Women aren’t appreciated for their intelligence. It’s pretty shitty to live in a world where that is a radical idea.

While Acquitting Tarun Tejpal, India Convicted All Its Women.

The Sessions Court in Goa acquitted Tarun Tejpal of all charges in an 8-year old case of sexual assault. As part of the proceedings the victim was put on trial, her sexual history and lifestyle choices were all put on trial. To be a worthy victim in India, you must be immaculate or dead, and I wonder, what is India telling its victims with that?

Written by Aarushi Ahluwalia

Tarun Tejpal was acquitted of all charges. As far as the news cycle goes, this is old-news now and we’ve moved on to op-ed pieces about it. I remember when this first started eight years ago. I remember the day the news broke that Tarun Tejpal had been accused of rape and sexual assault. I loved Tehelka. I read every issue and amongst my limited possessions was a stack of them that I took from city-to-city. There were many issues I re-read on lazy Sunday afternoons and those I referenced repeatedly for my own research. My favourite thing about Tehelka back then was that they were out there covering the epidemic of rape in our country before Nirbhaya ever happened. There weren’t many people doing that back then, it wasn’t the hot-button issue it is now. When this happened I was halfway through journalism school and it was very clear to me what I wanted to do with that degree.
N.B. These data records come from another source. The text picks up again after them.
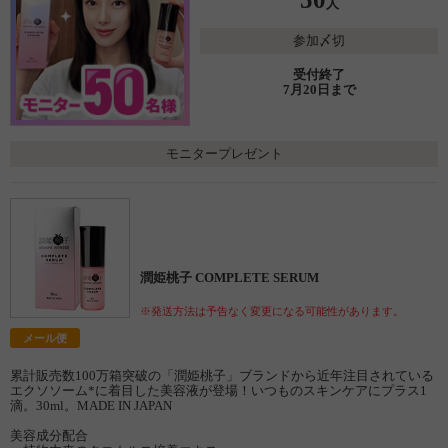
人
参加〆切
受付終了
7月20日まで
モニタープレゼント
潤姫桃子 COMPLETE SERUM
※発送方法は予告なく変更になる可能性があります。
メール便
累計販売数100万箱突破の「潤姫桃子」ブランドから近年注目されている
エクソソーム*に着目した美容液が登場！いつものスキンケアにプラス1
滴。30ml。MADE IN JAPAN
美容成分配合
I wanted to work for Tehelka and cover rape. That day I learnt the danger of having idols, which is not to say there weren’t other excellent journalists working for that organisation that exists even today, but it still shook me. I didn’t want to believe it. How could the person whose organisation was instrumental in teaching me about the injustice of sexual violence in our country be another (alleged) predator?
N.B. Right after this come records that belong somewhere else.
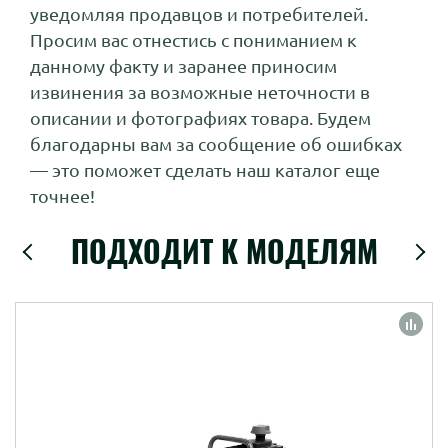
уведомляя продавцов и потребителей.
Просим вас отнестись с пониманием к
данному факту и заранее приносим
извинения за возможные неточности в
описании и фотографиях товара. Будем
благодарны вам за сообщение об ошибках
— это поможет сделать наш каталог еще
точнее!
ПОДХОДИТ К МОДЕЛЯМ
Of course it isn’t my job to acquit or convict but as far as sexual violence goes I’ve always had a simple philosophy: I believe the victim. There are cases where I am wrong to do that but in the grand scheme of things those cases are far fewer than the ones where I am right. Still, we had to wait for the judicial process to play out, and now it has. The judicial process has spoken and acquitted Tejpal of all charges. Now, I am not a lawyer though I am fairly well-versed the laws governing rape and sexual violence in India, and I understand that it’s not my place to speak for the guilt or innocence of a person, so I won’t. According to the court, Tejpal is innocent. I can’t say anything about that. However, I would like to talk about the process that determined his innocence. The finding of the court was based on reasonable doubt and that is, I suppose, reasonable but it is not reasonable to say that this was a fair trial, because from all accounts of the proceedings, it isn’t clear who exactly was on trial.
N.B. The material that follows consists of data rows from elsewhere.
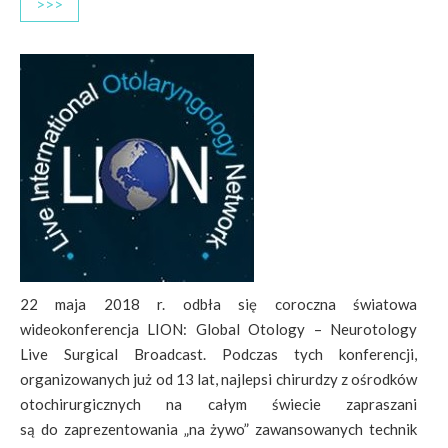
>>>
22 maja 2018 r. odbła się coroczna światowa
wideokonferencja LION: Global Otology – Neurotology
Live Surgical Broadcast. Podczas tych konferencji,
organizowanych już od 13 lat, najlepsi chirurdzy z ośrodków
otochirurgicznych na całym świecie zapraszani
są do zaprezentowania „na żywo” zawansowanych technik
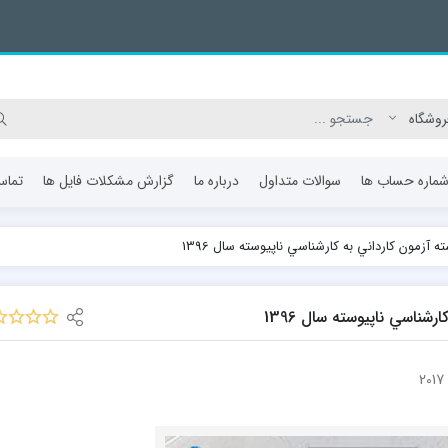
ماره حساب ها
سوالات متداول
درباره ما
گزارش مشکلات فایل ها
تماس
ه آزمون كارداني به كارشناسي ناپيوسته سال 1396
رشناسي ناپيوسته سال 1396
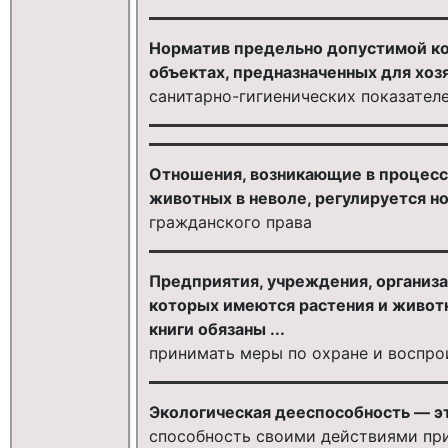
Норматив предельно допустимой к
объектах, предназначенных для хоз
санитарно-гигиенических показате
Отношения, возникающие в процесс
животных в неволе, регулируется н
гражданского права
Предприятия, учреждения, организа
которых имеются растения и животн
книги обязаны ...
принимать меры по охране и воспро
Экологическая дееспособность — э
способность своими действиями при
It is the position of the court that the victim did not behave like a victim. That her behaviour did not exhibit that she had undergone any trauma. Further it is the contention of the court that because of her position as an expert on rape law and the coverage of rape, she would have been easily able to fabricate a believable story. Ironic, since they didn’t believe it. The trial court even revealed her identity in their judgement, which is against Indian law. They questioned her solidarity with other victims of rape, presenting it as a bias, and her alleged that her knowledge, writing, independence and communication skills made her testimony unreliable. They also discussed her sexual history, fantasies and admitted gossip about her sexuality into the judgement. She is blamed for just saying no and not screaming instead. She was asked to qualify her morality by declaring whether she believes sex with multiple partners, smoking and consuming alcohol to be immoral acts. They asked her how long her dress was and whether she got on her knees. Finally, she is characterized as someone who twists and manipulates the truth.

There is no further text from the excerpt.